Hoje defender o menos favorecido, o réu, o delinquente, o “débil” como diz Lopes Jr. é um exercício diário, muitas pessoas, inclusive colegas de curso acreditam ainda na teoria falha e mesquinha de que bandido bom é bandido morto, sustentam a ideia que há outros caminhos a serem seguidos e não o do crime, mas será mesmo que nosso Estado Democrático nos dá todas as chances que precisamos para não proceder na deficiência de ingressar no mundo sombrio do crime?

A efetivação dos direitos e garantias fundamentais é o alicerce para a proteção ao direito mínimo existencial, para a eficácia de uma sociedade justa e plena. Para Ferrajoli “são direitos fundamentais todos aqueles direitos subjetivos que dizem respeito universalmente a “todos” os seres humanos enquanto dotados do status de pessoa, ou de cidadão ou de pessoa capaz de agir. Compreendo por “direito subjetivo” qualquer expectativa positiva (a prestação) ou negativa (a não lesão) vinculada a um sujeito prevista também esta por uma norma jurídica positiva qual pressuposto da sua idoneidade é ser titular de situações jurídicas e/ ou autor dos atos que estão em exercício”.[2] O Estado Democrático estipula que a democracia baseia-se na essência ao respeito da dignidade da pessoa humana, que por sua vez só pode ser considerado digno se atingir o mínimo existencial a todos os cidadãos.
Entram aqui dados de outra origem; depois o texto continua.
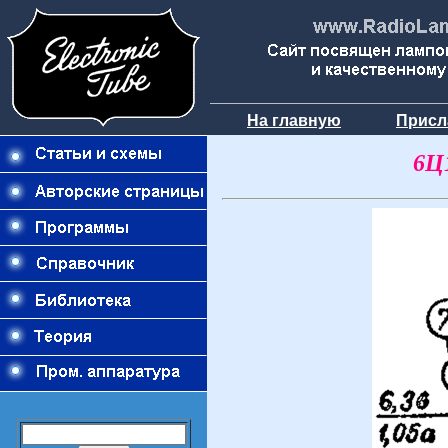
На главную
Присл
6Ц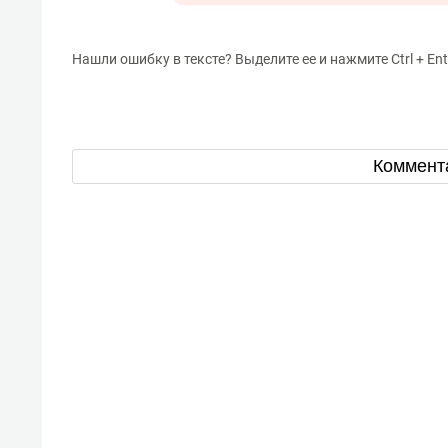
Нашли ошибку в тексте? Выделите ее и нажмите Ctrl + Ent
Коммент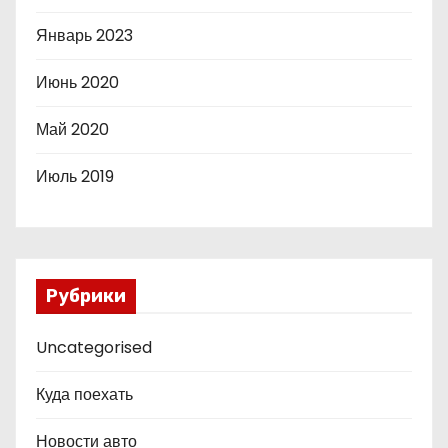
Январь 2023
Июнь 2020
Май 2020
Июль 2019
Рубрики
Uncategorised
Куда поехать
Новости авто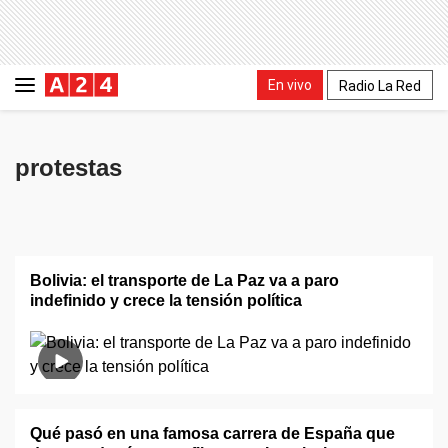
En vivo
Radio La Red
protestas
Bolivia: el transporte de La Paz va a paro
indefinido y crece la tensión política
Qué pasó en una famosa carrera de España que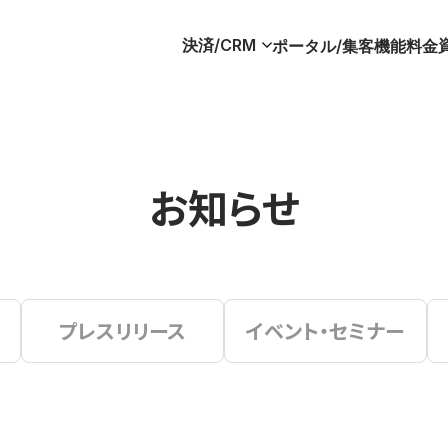
決済/CRM
ポータル/集客
機能
料金
お知らせ
プレスリリース
イベント・セミナー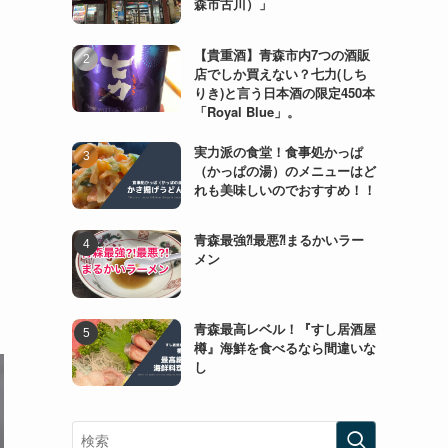
森市古川）」
【貴重酒】青森市内7つの酒販
店でしか買えない？七力(しち
りき)と言う日本酒の限定450本
「Royal Blue」。
実力派の食堂！食事処かっぱ
（かっぱの湯）のメニューはど
れも美味しいのでおすすめ！！
青森最強⁈最悪⁈まるかいラー
メン
青森最高レベル！『すし居酒屋
樽』海鮮を食べるなら間違いな
し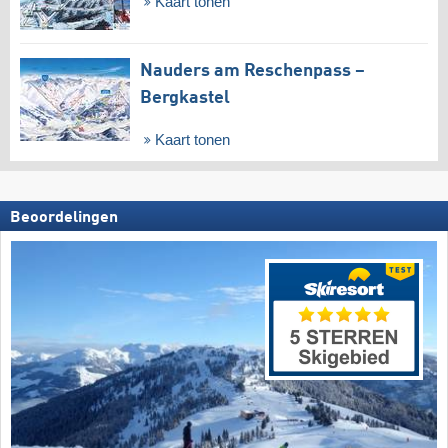
Kaart tonen
Nauders am Reschenpass –
Bergkastel
Kaart tonen
Beoordelingen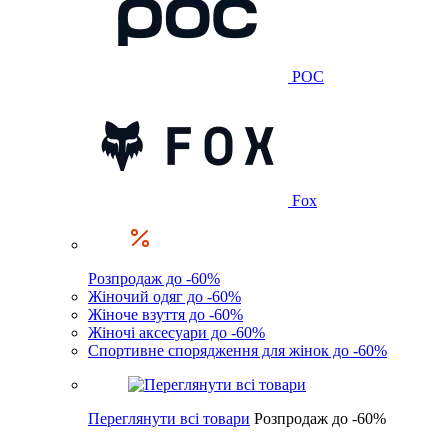
POC
Fox
Розпродаж до -60%
Жіночий одяг до -60%
Жіноче взуття до -60%
Жіночі аксесуари до -60%
Спортивне спорядження для жінок до -60%
Переглянути всі товари
Розпродаж до -60%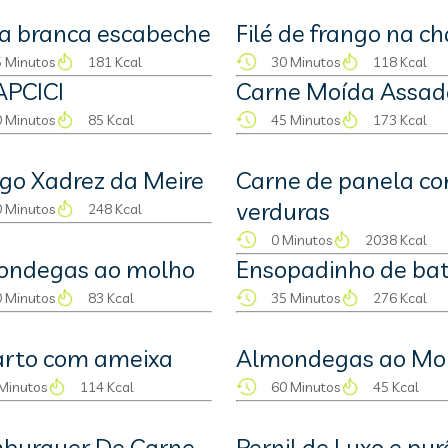
a branca escabeche
Filé de frango na c
 Minutos
181 Kcal
30 Minutos
118 Kcal
APCICI
Carne Moída Assad
 Minutos
85 Kcal
45 Minutos
173 Kcal
go Xadrez da Meire
Carne de panela c
verduras
 Minutos
248 Kcal
0 Minutos
2038 Kcal
ondegas ao molho
Ensopadinho de ba
 Minutos
83 Kcal
35 Minutos
276 Kcal
arto com ameixa
Almondegas ao Mo
Minutos
114 Kcal
60 Minutos
45 Kcal
burguer De Carne
Pernil de Luxo e pur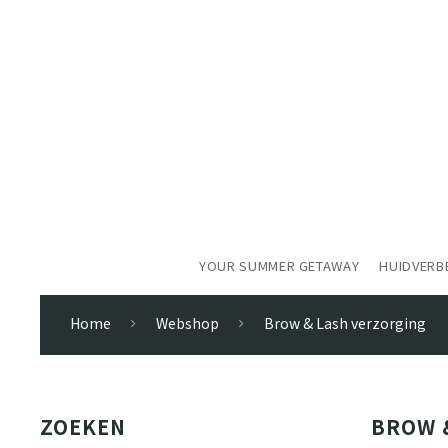
YOUR SUMMER GETAWAY
HUIDVERB
Home
Webshop
Brow & Lash verzorging
ZOEKEN
BROW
Certo é que, todo o apanhado dos direitos e garantias fundamentais é assegurado pela Carta Magna, que independe da oponibilidade do ente político, e sim tem como finalidade essencial garantir que todas as pessoas tenham de forma unanime e igualitária a acessibilidade aos seus direitos. [3]

No dia 08 de novembro de 2016 presenciamos um episódio lastimável que ocorreu no Estado do Rio Grande do Sul, em que alguns suspeitos passaram a noite algemados em uma lixeira, temos por fim e não há de se questionar que a existência dos direitos e garantias fundamentais é abstrata quanto a sua aplicação e não atinge sua eficácia plena na maioria das vezes.  Em algumas palestras observa Lopes Jr. que há uma grande deficiência do Estado no que se refere à punibilidade do sistema penal, para o mesmo deve haver uma relação harmônica entre alguns institutos, sendo: o que punir, quando punir, quem punir e como punir. Por certo, hoje pecamos em todos os requisitos, principalmente em quem punir, pois a criminologia demonstra como o sistema penal é seletivo e escolhe aquele que quer punir ou quem não quer punir.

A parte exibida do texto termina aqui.